The Art of the Lord of the Rings is actually a condensed edition of the three LOTR art books published earlier, namely The Art of The Fellowship of the Ring, The Art of The Two Towers and The Art of The Return of the King. This art book has 223 pages while the three art books have 192 pages each.
So what's the difference?
Well, the art here is arranged by artists and a few more unpublished illustrations are included. Other than that, the bulk of the work here is pretty a rehash of content from the those three art books.
The primary focus here is on the concept sketches of Alan Lee and John Howe, which takes up to 190 pages. You'll see the pencil sketches that give form to the world of Middle-earth. The second chapter is on Weta Workshop and its artists. The gallery showcases more character designs and sculptures. The last chapter, with only a few pages, is devoted to the digital painting, which mainly talks about visual compositing and matte painting.

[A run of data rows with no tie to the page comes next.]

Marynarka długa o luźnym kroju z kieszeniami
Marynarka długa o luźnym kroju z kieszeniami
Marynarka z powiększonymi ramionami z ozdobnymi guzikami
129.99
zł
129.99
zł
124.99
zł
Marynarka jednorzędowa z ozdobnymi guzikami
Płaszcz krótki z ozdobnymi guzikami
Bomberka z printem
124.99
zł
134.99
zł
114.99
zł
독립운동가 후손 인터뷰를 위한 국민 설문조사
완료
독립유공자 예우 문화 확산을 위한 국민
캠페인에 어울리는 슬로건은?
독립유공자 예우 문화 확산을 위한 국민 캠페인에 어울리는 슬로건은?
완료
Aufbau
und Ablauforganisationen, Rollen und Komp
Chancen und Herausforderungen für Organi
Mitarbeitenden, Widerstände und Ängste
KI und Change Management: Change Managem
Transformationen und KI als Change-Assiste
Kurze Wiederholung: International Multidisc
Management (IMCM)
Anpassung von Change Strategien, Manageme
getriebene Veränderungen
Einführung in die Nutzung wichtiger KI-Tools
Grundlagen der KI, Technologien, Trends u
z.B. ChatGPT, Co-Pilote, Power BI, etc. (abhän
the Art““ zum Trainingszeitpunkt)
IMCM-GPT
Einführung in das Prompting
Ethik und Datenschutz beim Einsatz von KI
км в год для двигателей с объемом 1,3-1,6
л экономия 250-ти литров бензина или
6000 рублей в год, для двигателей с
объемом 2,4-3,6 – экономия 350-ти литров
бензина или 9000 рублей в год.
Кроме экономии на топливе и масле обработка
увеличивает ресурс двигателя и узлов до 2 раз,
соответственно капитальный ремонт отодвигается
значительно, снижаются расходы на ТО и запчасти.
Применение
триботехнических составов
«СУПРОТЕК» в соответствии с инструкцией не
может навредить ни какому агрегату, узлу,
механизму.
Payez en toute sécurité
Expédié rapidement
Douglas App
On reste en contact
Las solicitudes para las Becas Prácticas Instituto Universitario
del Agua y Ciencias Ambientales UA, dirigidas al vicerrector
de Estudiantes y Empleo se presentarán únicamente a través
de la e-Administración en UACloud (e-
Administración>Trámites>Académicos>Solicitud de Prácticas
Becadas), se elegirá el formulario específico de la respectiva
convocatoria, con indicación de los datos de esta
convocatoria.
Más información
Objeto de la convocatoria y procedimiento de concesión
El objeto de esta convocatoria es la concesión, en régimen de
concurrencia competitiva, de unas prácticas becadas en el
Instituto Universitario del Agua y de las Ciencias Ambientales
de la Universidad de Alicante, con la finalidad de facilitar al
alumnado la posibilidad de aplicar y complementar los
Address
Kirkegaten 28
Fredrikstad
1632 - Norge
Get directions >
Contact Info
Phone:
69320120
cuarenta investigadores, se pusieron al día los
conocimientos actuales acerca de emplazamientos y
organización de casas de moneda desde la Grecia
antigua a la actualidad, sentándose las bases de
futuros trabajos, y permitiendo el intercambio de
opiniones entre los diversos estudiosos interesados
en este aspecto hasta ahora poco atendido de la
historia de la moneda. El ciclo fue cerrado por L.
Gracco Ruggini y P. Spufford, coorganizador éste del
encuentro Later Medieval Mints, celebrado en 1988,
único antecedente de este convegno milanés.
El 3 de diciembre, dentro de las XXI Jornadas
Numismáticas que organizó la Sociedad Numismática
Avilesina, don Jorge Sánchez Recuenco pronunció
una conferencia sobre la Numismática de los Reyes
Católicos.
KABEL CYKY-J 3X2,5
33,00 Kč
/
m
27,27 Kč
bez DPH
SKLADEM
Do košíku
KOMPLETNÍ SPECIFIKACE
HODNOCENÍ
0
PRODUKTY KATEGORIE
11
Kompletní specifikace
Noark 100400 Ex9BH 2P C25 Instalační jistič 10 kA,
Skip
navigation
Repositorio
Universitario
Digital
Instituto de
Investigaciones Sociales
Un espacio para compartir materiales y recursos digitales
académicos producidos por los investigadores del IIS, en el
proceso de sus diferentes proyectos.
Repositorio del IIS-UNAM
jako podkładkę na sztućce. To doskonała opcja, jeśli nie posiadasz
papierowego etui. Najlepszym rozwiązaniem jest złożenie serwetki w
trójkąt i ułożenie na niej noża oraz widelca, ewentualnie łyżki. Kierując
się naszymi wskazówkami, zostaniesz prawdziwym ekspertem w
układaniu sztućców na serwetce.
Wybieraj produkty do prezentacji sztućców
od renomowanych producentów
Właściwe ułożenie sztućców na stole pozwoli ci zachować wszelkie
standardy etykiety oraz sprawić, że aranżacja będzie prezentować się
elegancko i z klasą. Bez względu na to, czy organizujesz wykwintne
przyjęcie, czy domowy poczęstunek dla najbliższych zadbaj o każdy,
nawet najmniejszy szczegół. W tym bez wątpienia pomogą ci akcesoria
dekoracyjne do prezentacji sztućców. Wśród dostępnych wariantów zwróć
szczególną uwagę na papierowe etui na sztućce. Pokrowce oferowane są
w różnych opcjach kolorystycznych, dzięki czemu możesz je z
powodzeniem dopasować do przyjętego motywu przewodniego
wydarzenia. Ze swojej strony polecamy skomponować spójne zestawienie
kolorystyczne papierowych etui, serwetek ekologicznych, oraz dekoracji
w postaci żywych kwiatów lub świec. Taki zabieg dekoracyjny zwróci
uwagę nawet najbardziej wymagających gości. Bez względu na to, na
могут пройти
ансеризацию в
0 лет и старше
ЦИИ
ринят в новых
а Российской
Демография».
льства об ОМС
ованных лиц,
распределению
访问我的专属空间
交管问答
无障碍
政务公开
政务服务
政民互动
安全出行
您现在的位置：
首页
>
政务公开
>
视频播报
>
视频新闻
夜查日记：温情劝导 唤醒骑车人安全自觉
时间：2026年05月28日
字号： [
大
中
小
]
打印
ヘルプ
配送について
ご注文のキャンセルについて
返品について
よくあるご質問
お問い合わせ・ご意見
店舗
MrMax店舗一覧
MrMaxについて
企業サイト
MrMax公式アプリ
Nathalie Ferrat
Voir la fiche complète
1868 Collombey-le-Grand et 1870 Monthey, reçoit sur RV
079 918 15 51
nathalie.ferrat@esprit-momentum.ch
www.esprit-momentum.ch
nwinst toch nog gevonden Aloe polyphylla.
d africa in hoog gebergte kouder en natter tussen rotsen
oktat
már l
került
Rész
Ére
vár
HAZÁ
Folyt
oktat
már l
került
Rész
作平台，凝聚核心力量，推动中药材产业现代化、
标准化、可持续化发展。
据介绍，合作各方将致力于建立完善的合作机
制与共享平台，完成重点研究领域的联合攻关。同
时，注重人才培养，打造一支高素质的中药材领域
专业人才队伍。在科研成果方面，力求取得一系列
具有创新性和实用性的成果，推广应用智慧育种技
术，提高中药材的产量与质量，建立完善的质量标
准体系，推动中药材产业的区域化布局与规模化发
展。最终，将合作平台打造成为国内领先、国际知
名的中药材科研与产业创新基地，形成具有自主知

The commentary and depth of the books are great. There are captions for every sketch and illustration provided, both from the artists and Gary Russell. These includes the various iterations from the discarded to the final designs used in the movies. The artists talk about the English and European influence on their sets and architecture, compositing photos and matte painting, techniques used to create the rich and seemingly authentic world, costume designs and other elements of the film.
The books provide a great insight into the amount of art and details required to produce a movie — three actually — of such massive scale. What you don't see in this book is talk on the production aspect, which is left to The Making of the Movie Trilogy and The Lord of the Rings Official Movie Guide.
If you already have the three art books, this book is definitely less appealing unless you're the got-to-have-it-all person. As a standalone, it's still worth the money and is a decent artistic companion to the movie.